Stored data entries

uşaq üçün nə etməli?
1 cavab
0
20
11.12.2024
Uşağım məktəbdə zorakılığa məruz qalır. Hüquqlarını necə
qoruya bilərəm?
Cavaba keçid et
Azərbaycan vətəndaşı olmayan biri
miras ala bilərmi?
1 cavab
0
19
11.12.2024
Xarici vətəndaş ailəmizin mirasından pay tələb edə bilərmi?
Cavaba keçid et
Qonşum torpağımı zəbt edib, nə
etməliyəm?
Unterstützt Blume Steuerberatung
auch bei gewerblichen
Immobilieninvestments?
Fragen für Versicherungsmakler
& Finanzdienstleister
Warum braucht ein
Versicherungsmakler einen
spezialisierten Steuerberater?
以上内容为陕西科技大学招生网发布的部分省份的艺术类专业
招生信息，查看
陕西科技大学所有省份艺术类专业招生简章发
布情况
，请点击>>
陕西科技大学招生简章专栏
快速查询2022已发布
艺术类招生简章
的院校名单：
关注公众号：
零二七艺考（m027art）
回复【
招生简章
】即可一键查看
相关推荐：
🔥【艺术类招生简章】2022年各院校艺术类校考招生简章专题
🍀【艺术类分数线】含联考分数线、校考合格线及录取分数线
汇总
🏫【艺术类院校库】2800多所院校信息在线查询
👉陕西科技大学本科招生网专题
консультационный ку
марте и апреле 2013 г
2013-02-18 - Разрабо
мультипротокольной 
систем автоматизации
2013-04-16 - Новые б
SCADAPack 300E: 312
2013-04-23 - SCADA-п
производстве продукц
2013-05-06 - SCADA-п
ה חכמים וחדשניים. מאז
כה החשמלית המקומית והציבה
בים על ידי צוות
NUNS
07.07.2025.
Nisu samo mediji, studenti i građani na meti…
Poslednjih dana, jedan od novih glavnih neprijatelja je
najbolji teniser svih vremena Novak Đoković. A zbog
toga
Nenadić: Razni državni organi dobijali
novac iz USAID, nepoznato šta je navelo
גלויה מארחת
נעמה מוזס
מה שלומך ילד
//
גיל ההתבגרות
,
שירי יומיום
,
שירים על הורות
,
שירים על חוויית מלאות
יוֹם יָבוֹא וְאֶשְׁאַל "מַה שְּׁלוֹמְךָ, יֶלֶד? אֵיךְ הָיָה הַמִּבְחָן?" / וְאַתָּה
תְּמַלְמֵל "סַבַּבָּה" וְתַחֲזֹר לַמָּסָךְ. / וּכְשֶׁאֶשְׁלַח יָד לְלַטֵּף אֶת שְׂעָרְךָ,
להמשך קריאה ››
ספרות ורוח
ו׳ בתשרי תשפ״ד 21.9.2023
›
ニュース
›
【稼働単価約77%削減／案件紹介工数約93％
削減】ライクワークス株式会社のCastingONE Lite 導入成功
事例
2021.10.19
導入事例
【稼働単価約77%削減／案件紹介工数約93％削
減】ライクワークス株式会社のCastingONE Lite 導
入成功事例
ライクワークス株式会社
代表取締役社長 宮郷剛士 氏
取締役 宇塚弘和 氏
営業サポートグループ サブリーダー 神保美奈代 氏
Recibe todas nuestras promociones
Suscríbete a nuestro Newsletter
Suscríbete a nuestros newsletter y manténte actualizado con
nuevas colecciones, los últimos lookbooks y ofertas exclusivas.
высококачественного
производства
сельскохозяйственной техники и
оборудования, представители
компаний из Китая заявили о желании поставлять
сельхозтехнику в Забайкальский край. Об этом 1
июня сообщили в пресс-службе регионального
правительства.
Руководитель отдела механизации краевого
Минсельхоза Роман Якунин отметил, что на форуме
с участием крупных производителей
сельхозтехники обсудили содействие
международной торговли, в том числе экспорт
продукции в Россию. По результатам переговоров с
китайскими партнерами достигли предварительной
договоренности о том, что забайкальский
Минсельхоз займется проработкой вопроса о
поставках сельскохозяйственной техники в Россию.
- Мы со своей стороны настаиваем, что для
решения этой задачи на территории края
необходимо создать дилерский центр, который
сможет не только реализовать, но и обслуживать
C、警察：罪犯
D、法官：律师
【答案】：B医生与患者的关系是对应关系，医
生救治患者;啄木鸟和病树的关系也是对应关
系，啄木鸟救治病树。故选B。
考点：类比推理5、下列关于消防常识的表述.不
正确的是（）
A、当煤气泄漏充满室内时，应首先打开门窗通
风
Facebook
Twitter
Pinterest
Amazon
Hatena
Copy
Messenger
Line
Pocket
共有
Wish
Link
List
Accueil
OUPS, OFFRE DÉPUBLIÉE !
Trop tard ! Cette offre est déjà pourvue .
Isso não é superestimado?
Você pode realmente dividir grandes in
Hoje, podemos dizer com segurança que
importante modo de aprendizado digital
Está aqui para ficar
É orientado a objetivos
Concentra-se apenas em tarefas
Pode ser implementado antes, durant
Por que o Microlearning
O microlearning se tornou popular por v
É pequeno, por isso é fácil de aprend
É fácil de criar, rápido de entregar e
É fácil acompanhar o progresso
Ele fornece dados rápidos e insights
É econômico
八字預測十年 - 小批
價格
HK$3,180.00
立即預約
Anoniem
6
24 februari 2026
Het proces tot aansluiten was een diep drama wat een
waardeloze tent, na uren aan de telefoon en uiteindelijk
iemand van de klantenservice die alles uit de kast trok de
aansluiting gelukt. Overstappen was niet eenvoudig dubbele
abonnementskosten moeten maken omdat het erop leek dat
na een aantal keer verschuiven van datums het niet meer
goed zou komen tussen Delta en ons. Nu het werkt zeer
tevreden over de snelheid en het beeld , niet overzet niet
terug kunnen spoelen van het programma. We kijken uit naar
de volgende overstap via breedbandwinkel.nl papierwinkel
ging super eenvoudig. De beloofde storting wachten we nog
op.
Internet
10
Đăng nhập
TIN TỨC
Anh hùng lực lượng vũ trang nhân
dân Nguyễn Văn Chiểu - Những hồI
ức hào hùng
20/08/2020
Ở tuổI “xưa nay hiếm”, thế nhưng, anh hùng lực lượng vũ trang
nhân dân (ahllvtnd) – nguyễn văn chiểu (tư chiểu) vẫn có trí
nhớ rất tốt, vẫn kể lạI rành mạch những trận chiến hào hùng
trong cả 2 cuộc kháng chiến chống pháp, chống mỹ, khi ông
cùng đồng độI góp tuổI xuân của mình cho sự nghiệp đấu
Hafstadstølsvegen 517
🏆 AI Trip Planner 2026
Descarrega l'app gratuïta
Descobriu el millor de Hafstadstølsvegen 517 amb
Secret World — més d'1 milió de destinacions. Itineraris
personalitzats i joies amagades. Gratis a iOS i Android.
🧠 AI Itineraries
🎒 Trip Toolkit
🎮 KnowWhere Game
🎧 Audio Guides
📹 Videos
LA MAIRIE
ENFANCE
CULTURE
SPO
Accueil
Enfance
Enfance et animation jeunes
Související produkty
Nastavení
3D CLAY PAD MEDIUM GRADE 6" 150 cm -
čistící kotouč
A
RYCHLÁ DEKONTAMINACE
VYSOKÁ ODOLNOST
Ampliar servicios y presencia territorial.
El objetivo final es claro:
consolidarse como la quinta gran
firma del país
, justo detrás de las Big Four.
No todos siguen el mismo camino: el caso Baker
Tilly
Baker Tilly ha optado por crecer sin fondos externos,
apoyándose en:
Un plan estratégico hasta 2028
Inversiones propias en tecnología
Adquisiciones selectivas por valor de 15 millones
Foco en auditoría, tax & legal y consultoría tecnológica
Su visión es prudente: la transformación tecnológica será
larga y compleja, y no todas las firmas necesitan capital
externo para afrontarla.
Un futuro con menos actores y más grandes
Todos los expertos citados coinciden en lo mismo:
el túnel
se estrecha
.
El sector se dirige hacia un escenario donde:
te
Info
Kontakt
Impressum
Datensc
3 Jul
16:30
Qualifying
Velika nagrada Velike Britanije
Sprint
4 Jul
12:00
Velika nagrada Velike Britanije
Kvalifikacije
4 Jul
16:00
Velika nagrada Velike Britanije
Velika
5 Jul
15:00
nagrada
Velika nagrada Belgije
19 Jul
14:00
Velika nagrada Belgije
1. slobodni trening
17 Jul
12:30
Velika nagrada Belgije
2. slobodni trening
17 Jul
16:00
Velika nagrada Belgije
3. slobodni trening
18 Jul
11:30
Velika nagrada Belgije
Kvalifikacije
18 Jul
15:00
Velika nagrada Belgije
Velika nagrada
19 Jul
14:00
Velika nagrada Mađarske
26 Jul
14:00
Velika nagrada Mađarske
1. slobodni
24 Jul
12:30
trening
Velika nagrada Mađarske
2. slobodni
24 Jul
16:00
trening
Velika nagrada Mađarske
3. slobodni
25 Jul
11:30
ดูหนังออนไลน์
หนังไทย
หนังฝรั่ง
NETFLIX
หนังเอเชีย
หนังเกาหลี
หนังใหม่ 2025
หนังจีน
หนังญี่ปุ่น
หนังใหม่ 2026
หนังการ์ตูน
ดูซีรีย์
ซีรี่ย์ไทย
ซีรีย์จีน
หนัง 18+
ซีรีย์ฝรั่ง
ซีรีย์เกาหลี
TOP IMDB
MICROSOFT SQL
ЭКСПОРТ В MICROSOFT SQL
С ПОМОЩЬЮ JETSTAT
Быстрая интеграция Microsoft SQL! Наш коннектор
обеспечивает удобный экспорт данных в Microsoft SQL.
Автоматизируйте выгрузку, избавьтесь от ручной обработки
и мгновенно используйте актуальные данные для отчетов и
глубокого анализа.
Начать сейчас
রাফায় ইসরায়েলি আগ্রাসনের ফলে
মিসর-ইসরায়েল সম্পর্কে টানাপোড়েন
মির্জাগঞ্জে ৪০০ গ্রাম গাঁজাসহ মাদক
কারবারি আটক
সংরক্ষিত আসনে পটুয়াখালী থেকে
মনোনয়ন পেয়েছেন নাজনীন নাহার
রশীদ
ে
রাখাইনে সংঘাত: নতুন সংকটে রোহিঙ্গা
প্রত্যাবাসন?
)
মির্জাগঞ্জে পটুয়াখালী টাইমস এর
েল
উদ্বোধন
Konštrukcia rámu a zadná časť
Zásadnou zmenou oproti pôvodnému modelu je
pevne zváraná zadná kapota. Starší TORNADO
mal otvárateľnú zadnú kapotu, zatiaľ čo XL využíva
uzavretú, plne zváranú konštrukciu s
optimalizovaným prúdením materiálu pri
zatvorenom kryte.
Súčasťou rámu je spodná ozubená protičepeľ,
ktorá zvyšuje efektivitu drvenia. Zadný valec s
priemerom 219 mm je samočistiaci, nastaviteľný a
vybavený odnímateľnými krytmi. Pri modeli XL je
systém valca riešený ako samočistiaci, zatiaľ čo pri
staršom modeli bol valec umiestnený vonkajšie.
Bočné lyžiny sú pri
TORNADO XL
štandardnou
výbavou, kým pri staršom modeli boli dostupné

- [Task description] Copy out every line from the records that has the word "Baker".

- [Written response]
No todos siguen el mismo camino: el caso Baker
Baker Tilly ha optado por crecer sin fondos externos,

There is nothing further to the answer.